Wolfowitz and his defenders want to convince us that humanity is united by its universal thirst for liberal democratic freedoms, well then, how can they possibly fail to react to injustice or error in Iraq with anything less than the grave and persistent concern they might exhibit in a domestic US context? Where's the genuine regret, the mourning, the persistent and authentic sympathy? I don't mean some bullshit one-liner you toss off before moving on to slam Michael Moore again for three or four paragraphs, I mean the kind of consistent attention and depth of compassion that signals that you take the humanity and more signally the rights of Iraqis as seriously as you take the humanity of your neighbors. Only when you've got that concern credibly in place, as a fundamental part of your political and moral vision, do you get to mournfully accept that some innocents must die in the struggle to achieve freedom.
Whether waging a counterinsurgency, or attempting to influence political changes across an entire region, our cause will be aided if we are compassionate and empathetic with the populations we are working with. This must be more than token concern, as Burke points out. As Fareed Zakaria might put it, it helps to like the people you are trying to spread democracy to.

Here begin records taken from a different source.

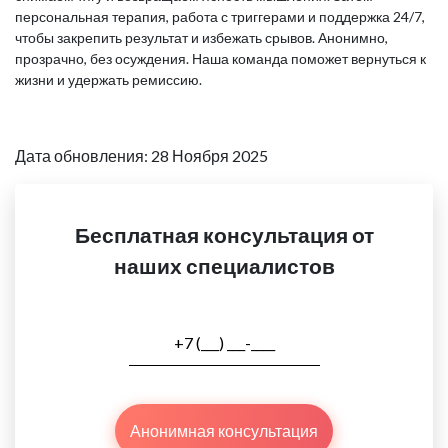
персональная терапия, работа с триггерами и поддержка 24/7,
чтобы закрепить результат и избежать срывов. Анонимно,
прозрачно, без осуждения. Наша команда поможет вернуться к
жизни и удержать ремиссию.
Дата обновления: 28 Ноября 2025
Бесплатная консультация от
наших специалистов
Анонимная консультация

[Update: Jason Vest has an interesting look at the checkpoint phenomenon (via the travelling Laura Rozen). Vest points out that the Sgrena case was far from unique, and that there were many "similar incidents involving Iraqi noncombatants -- incidents whose numbers run to the thousands, and have cost the U.S. government nearly $10 million in compensation claims." So there are costs beyond hearts and minds to be paid for the killing of innocent civilians. Vest goes on to quote an article in the Dayton Daily News which highlights many of the concerns raised by the Fallows article in terms of cultural sensitivity:

If there is a place that most exemplifies the problems plaguing the American-led occupation, it is the traffic-control checkpoints. Often little more than a group of Humvees in the middle of a road, checkpoints are used to secure an area or conduct spot searches of cars....[Ivan] Medina, [a] former assistant Army chaplain in Iraq, said many checkpoints were poorly marked and manned by soldiers who didn't understand the culture or have translators who could help them communicate with Iraqi citizens.

"'Our soldiers would put their hands up as a sign to stop at the [checkpoints], but we didn’t do our homework on how to deal with the Iraqi people,' he said. 'To them, putting your hand up was a gesture or greeting, so they would just keep approaching the soldiers in their cars. And a lot of soldiers would just open fire, and they killed a lot of innocent people. We just didn't do enough to study the culture of Iraqis.'

Medina, whose twin brother was killed in Iraq last November, said soldiers sometimes were ordered to open fire on any vehicle that didn’t stop. "In one case there was a father, mother and three children," said Medina, whose unit arrived shortly after the shooting. "They were shot many times. The car was full of blood. There was one kid alive. He was alive for a few hours before being pronounced dead."
Unfortunately, the price tag hasn't gotten the attention of enough decision makers to give impetus to problem solving measures.

While Sgrena and others have been floating the theory that she might have been the victim of an ambush, as thousands of claims and $8.2 million paid out in compensation as of last fall makes clear, instances of "shoot or destroy first, ask questions later" that end with civilian casualties are hardly uncommon in Iraq. And while the Italians may or may not file claims of their own, the U.S. goverment certainly expects to keep paying compensation for incidents like the one on the airport road: $10 million dollars has been budgeted for paying out future claims in 2005 alone.

"I understand how everyone wants to focus on what exactly happened to the Italians," the CIA officer I spoke with said. "But I hope that people don't forget the bigger picture here. The question here shouldn't just be, what happened to the Italians? It should also be, why, coming up on two years after liberating Iraq, isn't the road to the capital's airport secure? And is accidentally shooting people and other stuff to the tune of millions of dollars helping or hurting security there?"